What you are asked to do
Output, exactly as written, the lines below starting at the line containing "P Ultra 122sv" and ending at the line containing "hoofdinhoud". Drop the pictures and keep both end lines.

Data
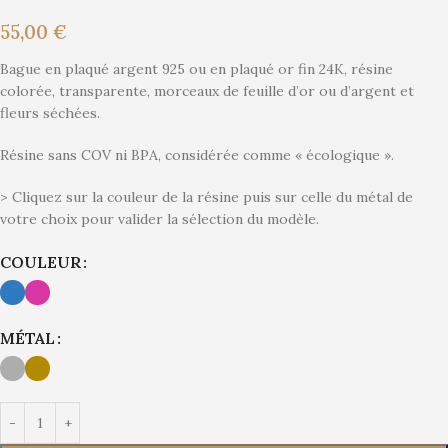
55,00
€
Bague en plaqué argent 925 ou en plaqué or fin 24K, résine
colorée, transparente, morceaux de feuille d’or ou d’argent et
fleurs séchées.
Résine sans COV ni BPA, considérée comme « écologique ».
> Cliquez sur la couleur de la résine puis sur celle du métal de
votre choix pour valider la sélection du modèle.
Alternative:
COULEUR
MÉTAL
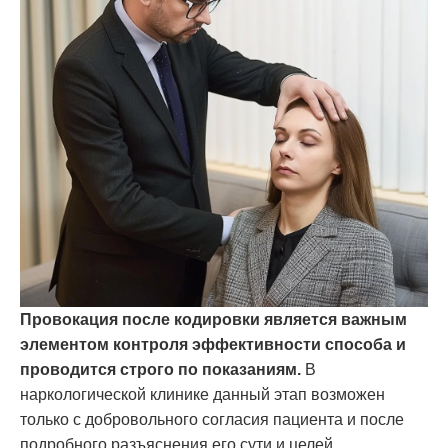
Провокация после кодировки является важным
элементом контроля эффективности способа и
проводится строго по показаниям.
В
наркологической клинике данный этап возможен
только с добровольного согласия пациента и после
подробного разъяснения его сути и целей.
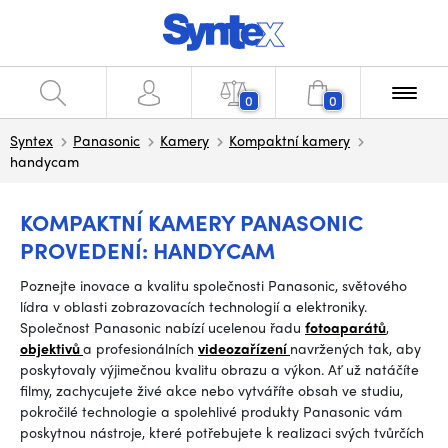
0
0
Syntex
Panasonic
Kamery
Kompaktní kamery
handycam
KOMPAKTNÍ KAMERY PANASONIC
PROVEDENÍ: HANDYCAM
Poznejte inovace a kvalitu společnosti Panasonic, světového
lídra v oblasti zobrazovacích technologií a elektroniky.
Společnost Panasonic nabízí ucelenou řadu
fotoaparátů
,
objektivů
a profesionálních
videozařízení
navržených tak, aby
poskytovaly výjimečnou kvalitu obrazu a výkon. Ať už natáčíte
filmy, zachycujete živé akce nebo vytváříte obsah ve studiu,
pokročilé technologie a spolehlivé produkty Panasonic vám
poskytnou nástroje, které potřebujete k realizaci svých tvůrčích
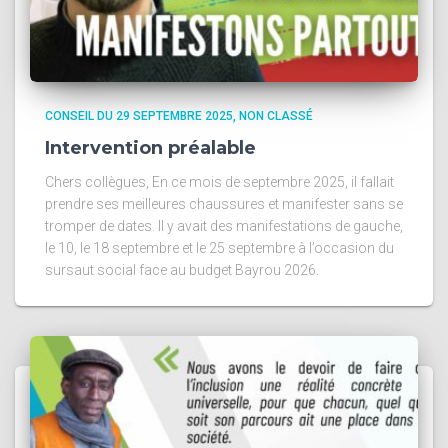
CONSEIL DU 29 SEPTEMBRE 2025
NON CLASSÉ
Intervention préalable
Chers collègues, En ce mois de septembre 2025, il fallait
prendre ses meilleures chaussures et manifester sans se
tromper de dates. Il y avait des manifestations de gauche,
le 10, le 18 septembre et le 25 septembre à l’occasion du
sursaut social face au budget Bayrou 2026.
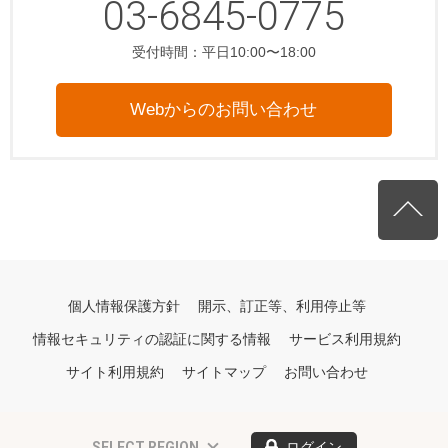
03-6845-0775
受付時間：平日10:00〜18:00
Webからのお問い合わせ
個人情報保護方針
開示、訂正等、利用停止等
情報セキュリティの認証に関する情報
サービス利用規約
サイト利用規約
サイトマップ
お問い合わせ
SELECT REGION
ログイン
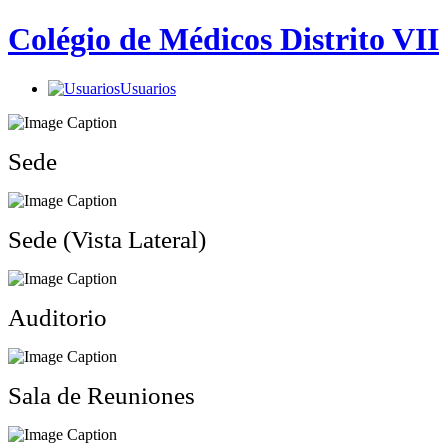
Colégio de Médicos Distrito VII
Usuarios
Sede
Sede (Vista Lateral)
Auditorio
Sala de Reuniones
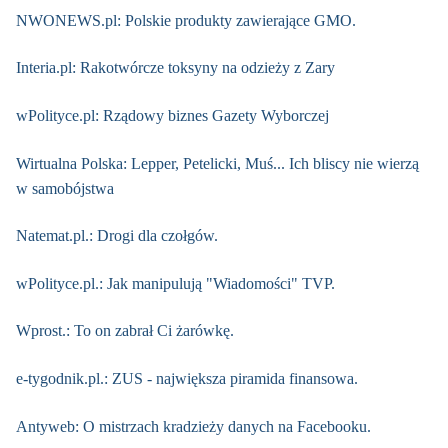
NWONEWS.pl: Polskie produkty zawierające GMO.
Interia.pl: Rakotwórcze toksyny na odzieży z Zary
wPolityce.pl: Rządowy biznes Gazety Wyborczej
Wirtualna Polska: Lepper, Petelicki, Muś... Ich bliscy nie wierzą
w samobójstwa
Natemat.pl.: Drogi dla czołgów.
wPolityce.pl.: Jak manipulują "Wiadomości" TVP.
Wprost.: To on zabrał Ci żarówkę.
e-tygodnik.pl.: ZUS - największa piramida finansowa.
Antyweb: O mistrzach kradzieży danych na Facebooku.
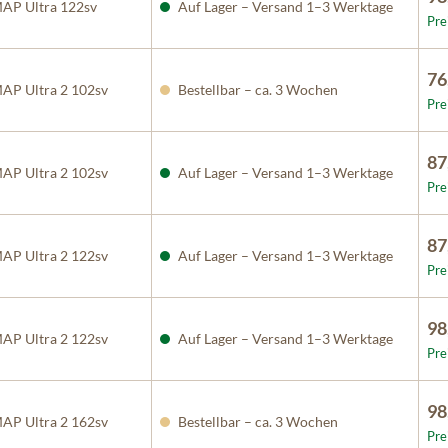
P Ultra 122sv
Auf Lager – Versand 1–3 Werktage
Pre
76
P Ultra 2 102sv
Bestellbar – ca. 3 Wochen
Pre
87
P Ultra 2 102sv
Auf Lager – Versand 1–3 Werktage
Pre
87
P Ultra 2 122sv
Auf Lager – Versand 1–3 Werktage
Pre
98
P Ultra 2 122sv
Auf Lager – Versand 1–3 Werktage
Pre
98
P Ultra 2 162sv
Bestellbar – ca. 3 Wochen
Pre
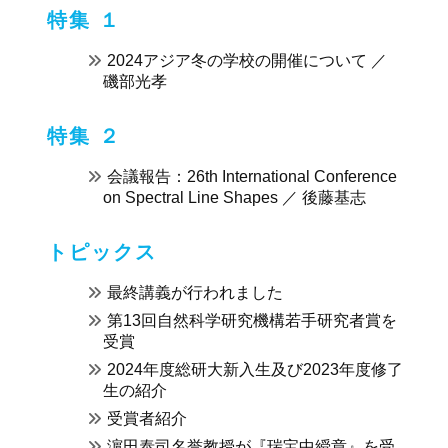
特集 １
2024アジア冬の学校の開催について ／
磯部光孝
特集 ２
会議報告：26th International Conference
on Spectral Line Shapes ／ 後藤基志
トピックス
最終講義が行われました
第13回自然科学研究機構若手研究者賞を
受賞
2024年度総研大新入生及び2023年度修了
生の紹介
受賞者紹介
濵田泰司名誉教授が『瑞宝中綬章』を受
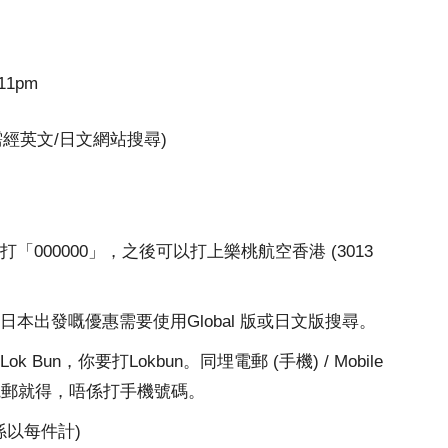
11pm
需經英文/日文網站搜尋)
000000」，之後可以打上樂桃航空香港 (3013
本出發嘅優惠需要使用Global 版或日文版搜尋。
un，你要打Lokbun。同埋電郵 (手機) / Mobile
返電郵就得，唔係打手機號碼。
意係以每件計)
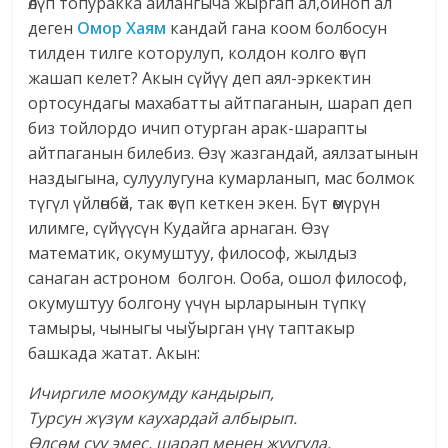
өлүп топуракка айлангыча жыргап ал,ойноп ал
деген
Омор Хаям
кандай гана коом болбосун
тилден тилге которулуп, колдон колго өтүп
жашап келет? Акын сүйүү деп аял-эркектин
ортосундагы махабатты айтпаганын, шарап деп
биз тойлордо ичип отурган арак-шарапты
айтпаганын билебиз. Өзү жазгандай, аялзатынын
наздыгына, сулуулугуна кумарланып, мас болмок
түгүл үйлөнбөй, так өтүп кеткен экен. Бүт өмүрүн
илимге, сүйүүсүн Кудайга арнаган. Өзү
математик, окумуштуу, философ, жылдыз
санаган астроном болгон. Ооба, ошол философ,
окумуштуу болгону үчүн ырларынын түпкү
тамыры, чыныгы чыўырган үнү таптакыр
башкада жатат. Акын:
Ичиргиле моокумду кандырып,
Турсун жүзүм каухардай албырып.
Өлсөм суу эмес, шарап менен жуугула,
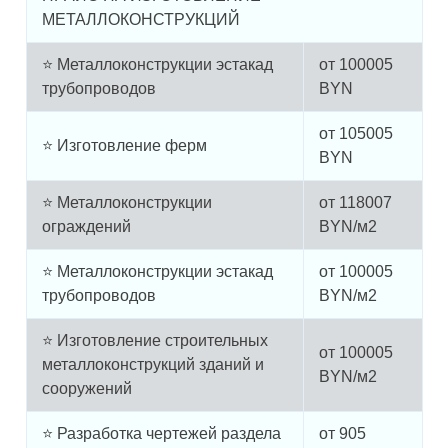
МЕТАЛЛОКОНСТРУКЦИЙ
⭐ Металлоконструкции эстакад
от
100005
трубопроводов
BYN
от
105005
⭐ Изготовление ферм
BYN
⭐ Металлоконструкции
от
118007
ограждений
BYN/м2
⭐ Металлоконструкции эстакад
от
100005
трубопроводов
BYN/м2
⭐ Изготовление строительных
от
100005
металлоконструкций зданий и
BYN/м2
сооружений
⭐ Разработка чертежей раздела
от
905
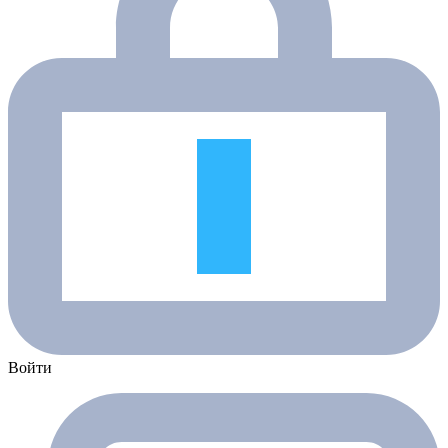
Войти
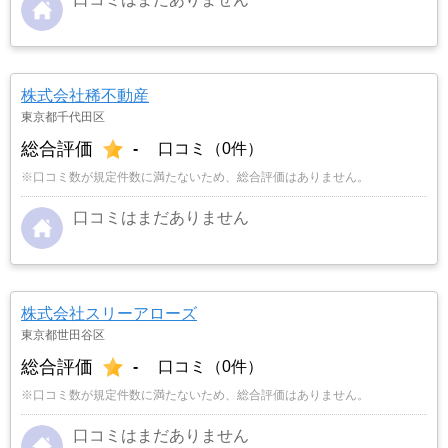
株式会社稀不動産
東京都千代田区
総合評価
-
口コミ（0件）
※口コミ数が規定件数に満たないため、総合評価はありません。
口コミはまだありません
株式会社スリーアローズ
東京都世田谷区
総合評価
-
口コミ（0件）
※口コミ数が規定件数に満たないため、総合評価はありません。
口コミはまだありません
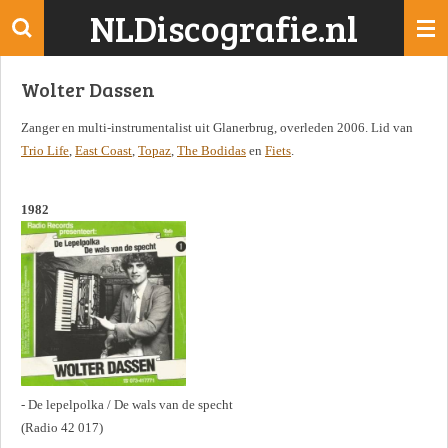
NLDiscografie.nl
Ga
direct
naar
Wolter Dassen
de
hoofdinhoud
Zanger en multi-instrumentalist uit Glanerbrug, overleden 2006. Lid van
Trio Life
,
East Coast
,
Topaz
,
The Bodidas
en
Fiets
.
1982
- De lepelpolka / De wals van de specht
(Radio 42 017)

Written response
P Ultra 122sv
Auf Lager – Versand 1–3 Werktage
Pre
76
P Ultra 2 102sv
Bestellbar – ca. 3 Wochen
Pre
87
P Ultra 2 102sv
Auf Lager – Versand 1–3 Werktage
Pre
87
P Ultra 2 122sv
Auf Lager – Versand 1–3 Werktage
Pre
98
P Ultra 2 122sv
Auf Lager – Versand 1–3 Werktage
Pre
98
P Ultra 2 162sv
Bestellbar – ca. 3 Wochen
Pre
特集 １
2024アジア冬の学校の開催について ／
磯部光孝
特集 ２
会議報告：26th International Conference
on Spectral Line Shapes ／ 後藤基志
トピックス
最終講義が行われました
第13回自然科学研究機構若手研究者賞を
受賞
2024年度総研大新入生及び2023年度修了
生の紹介
受賞者紹介
濵田泰司名誉教授が『瑞宝中綬章』を受
11pm
需經英文/日文網站搜尋)
000000」，之後可以打上樂桃航空香港 (3013
本出發嘅優惠需要使用Global 版或日文版搜尋。
un，你要打Lokbun。同埋電郵 (手機) / Mobile
返電郵就得，唔係打手機號碼。
意係以每件計)
өлүп топуракка айлангыча жыргап ал,ойноп ал
деген
Омор Хаям
кандай гана коом болбосун
тилден тилге которулуп, колдон колго өтүп
жашап келет? Акын сүйүү деп аял-эркектин
ортосундагы махабатты айтпаганын, шарап деп
биз тойлордо ичип отурган арак-шарапты
айтпаганын билебиз. Өзү жазгандай, аялзатынын
наздыгына, сулуулугуна кумарланып, мас болмок
түгүл үйлөнбөй, так өтүп кеткен экен. Бүт өмүрүн
илимге, сүйүүсүн Кудайга арнаган. Өзү
математик, окумуштуу, философ, жылдыз
санаган астроном болгон. Ооба, ошол философ,
окумуштуу болгону үчүн ырларынын түпкү
тамыры, чыныгы чыўырган үнү таптакыр
башкада жатат. Акын:
Ичиргиле моокумду кандырып,
Турсун жүзүм каухардай албырып.
Өлсөм суу эмес, шарап менен жуугула,
МЕТАЛЛОКОНСТРУКЦИЙ
⭐ Металлоконструкции эстакад
от
100005
трубопроводов
BYN
от
105005
⭐ Изготовление ферм
BYN
⭐ Металлоконструкции
от
118007
ограждений
BYN/м2
⭐ Металлоконструкции эстакад
от
100005
трубопроводов
BYN/м2
⭐ Изготовление строительных
от
100005
металлоконструкций зданий и
BYN/м2
сооружений
⭐ Разработка чертежей раздела
от
905
Войти
株式会社稀不動産
東京都千代田区
総合評価
-
口コミ（0件）
※口コミ数が規定件数に満たないため、総合評価はありません。
口コミはまだありません
株式会社スリーアローズ
東京都世田谷区
総合評価
-
口コミ（0件）
※口コミ数が規定件数に満たないため、総合評価はありません。
口コミはまだありません
NLDiscografie.nl
Ga
direct
naar
Wolter Dassen
de
hoofdinhoud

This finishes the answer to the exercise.